As the A.I. race heats up, antitrust regulators around the world are increasingly concerned that the lucrative deals struck between Big Tech companies and generative A.I. startups in recent years could harm competition. The latest in the spotlight is Amazon (AMZN)’s $4 billion investment into Anthropic, a leading A.I. startup. The U.K.’s Competition and Markets Authority (CMA) said today (Aug. 8) it will formally probe the partnership to ascertain whether the tie-up constitutes a de facto merger. The CMA claims it has “sufficient information” to launch a “Phase 1” investigation into whether the Amazon-Anthropic partnership has created a merger situation. It will have until Oct. 4 to decide whether it believes the probe should continue as a more thorough “Phase 2” investigation.
In a statement, Amazon said it was “disappointed” by the CMA’s decision and maintained that its “collaboration with Anthropic does not raise any competition concerns.” The e-commerce giant argued that startups like Anthropic need capital to fund the development of A.I. models. “By investing in Anthropic, Amazon, along with other companies, is helping Anthropic expand choice and competition in this important technology,” it said.
Anthropic, meanwhile, emphasized that Amazon holds no board seats or board observer rights at the A.I. company—a common arrangement in a traditional corporate merger. “Our strategic partnerships and investor relationships do not diminish our corporate governance independence or our freedom to partner with others,” said Anthropic in a statement, adding that it plans to cooperate with the CMA.
Amazon first invested $1.25 billion into Anthropic last September, followed by another $2.75 billion investment this March. In addition to giving Amazon minority ownership in the A.I. company, Anthropic, under the deal, uses Amazon Web Services (AWS) as its primary cloud provider and will train and deploy future models with AWS A.I. chips.
Investigating Big Tech’s A.I. investments
The CMA’s Amazon-Anthropic probe follows a nearly identical investigation launched last month into Anthropic’s connection to Google (GOOGL), which has invested $2 billion into the startup. The competition watchdog in July also initiated an inquiry into Microsoft (MSFT)’s ties to the A.I. startup Inflection A.I., specifically examining the tech giant’s hiring of Inflection A.I. employees like co-founder Mustafa Suleyman.

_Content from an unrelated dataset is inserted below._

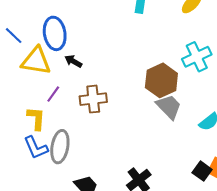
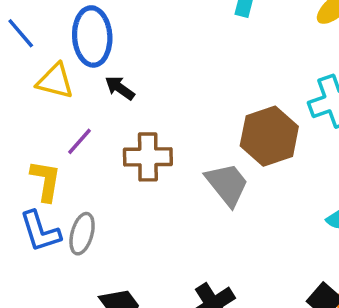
yellow triangle: (36, 61) -> (55, 81), size x0.7
gray trapezoid: (169, 107) -> (227, 184), moved
gray ellipse: (60, 147) -> (82, 234), size x0.7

Microsoft is additionally involved in what is perhaps the most well-known deal across Big Tech and A.I., having invested a staggering $13 billion into OpenAI. The CMA is currently looking into Microsoft and OpenAI’s connections but has yet to formally announce a “Phase 1” investigation into the tie-up. In light of heightened regulatory scrutiny regarding its connection to OpenAI, Microsoft in July withdrew from its non-voting board seat at the A.I. company. Microsoft and OpenAI’s recent partner, Apple (AAPL), who was set to take on a similar board role, will instead have regular meetings with the startup to keep informed.
Such competition regulation isn’t just taking place in Europe. At the beginning of this year, the U.S. Federal Trade Commission (FTC) announced that it would also be scrutinizing the impacts of Big Tech’s investments in A.I. companies, ordering Amazon, Anthropic, Microsoft, OpenAI and Google to provide information about their various partnerships.